Quebec parliament adopts motion calling for release of files from 1995 independence referendum

The province’s chief electoral officer is being asked for documents relating to the funding of the ‘No’ campaign run by opponents of separation from Canada

The last rally of the 'Yes' campaign for Quebec independence before the referendum in 1995.
The last rally of the 'Yes' campaign for Quebec independence before the referendum in 1995.Brooks Kraft (Getty Images)

Quebec’s legislature on Thursday adopted a motion calling for the release of documents and testimonies related to the independence referendum held in that Canadian province in 1995. The motion targets information from an investigation into how opponents of separation from Canada — the federalists — funded their campaign, which narrowly won the 1995 vote.

The motion, introduced by the Parti Québecois (PQ) and unanimously approved by the regional parliament, calls on the province’s chief electoral officer to release those files “as soon as possible.” PQ leader Paul St-Pierre Plamondon described the parliamentary vote as “a great victory for Quebec’s democracy.”

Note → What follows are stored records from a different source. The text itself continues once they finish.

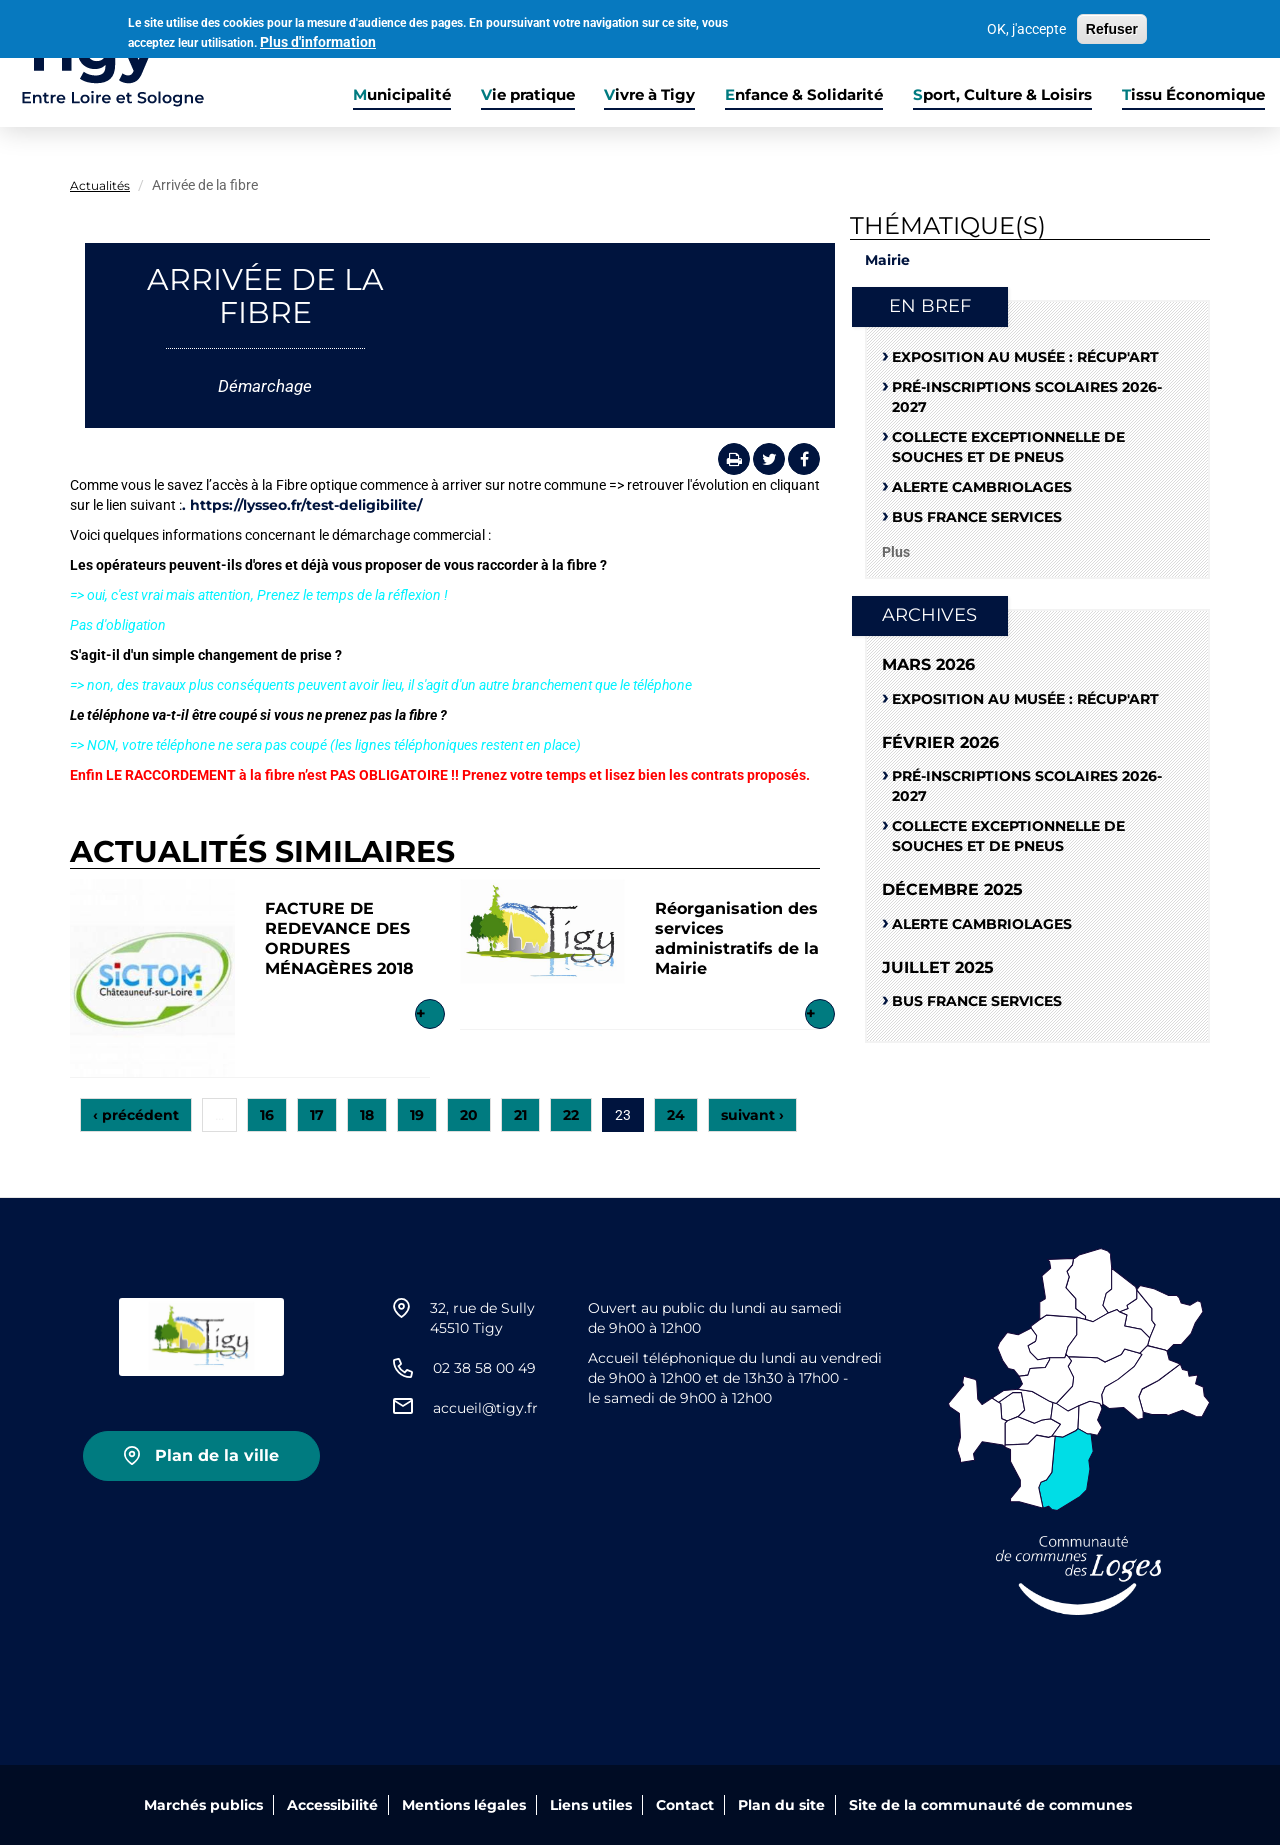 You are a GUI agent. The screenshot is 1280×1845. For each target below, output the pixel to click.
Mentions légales (464, 1805)
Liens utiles (591, 1805)
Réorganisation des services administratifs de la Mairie (737, 938)
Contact (685, 1805)
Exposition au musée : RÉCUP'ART (1025, 357)
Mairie (887, 260)
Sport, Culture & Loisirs (1002, 95)
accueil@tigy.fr (485, 1408)
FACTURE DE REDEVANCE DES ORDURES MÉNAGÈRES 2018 (339, 938)
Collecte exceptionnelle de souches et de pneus (1008, 447)
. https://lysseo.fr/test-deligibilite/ (302, 505)
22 (571, 1115)
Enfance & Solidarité (804, 95)
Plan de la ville (217, 1455)
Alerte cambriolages (982, 487)
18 (367, 1115)
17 (317, 1115)
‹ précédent (136, 1115)
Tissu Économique (1193, 95)
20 (469, 1115)
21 (520, 1115)
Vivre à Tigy (649, 95)
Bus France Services (977, 517)
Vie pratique (528, 95)
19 (417, 1115)
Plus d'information (318, 39)
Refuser (1112, 26)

On May 20, 1980, Quebec voted in a first independence referendum. That day, the No side won with 59.56% of the votes. On a second attempt made on October 30, 1995, opponents of secession won again, but this time with 50.58%; an advantage of just 54,288 votes.

In 2006, Quebec’s electoral authorities asked retired judge Bernard Grenier to carry out an investigation into the No campaign of the 1995 referendum. A year later, after summoning 90 witnesses and reviewing some 4,500 documents, Grenier submitted a report that found that two federalist organizations — Option Canada and the Canadian Unity Council — failed to report spending of $539,000, a much lower figure than the estimate provided by the media. Following the publication of the report, the documents and testimony were classified indefinitely at Grenier’s request.

At a press conference on Tuesday to announce the motion, the leader of PQ, Quebec’s main pro-independence group, said that regardless of whether one is for or against independence, or somewhere in between, the issue at hand is “a fundamental principle of transparency towards the population and respect for our democracy.”

“When we look at the United States, even the assassination of John F. Kennedy did not justify withholding documents forever,” he told reporters.

Quebec Prime Minister François Legault, leader of the Coalition for the Future of Quebec (CAQ), said he agreed with the proposal. “We have nothing to hide,” he said, although he said he needed more information about the procedure.

A considerable amount of supporters of independence continue to hold that the defeat in the 1995 referendum was due in large part to the funds allocated to the No campaign. On the night of October 30, 1995, Jacques Parizeau, Quebec’s prime minister at the time and one of the main supporters of independence, alluded to this in the concession speech he gave after learning the results of the vote. He also made a remark that, according to various analysts, considerably affected the independence movement in later years. Parizeau declared that Yes had lost “because of money and ethnic votes.” A day later, he submitted his resignation as prime minister and PQ leader.

Polls in recent years place support for Quebec’s independence at just over 30%. However, polls have also shown that it is an issue that is receiving increasingly less attention from voters. The results of the PQ at the last two elections reflect this: in 2018 it won 10 constituencies, while in 2021 it obtained only three seats.

By contrast, François Legault’s CAQ achieved resounding victories both times. Legault, a former promoter of independence who served in PQ governments, defends the idea of a strong Quebec but within the Canadian federation. Considered a conservative nationalist politician, he ended the two-party system by which the Quebec Liberal Party and the PQ took turns in power; both of these parties had structured much of their program around the independence issue.

Following the second independence referendum, in June 2000 Canadian lawmakers approved a series of conditions for future secessionist votes that take into account issues such as the wording of the question and the interpretation of the results.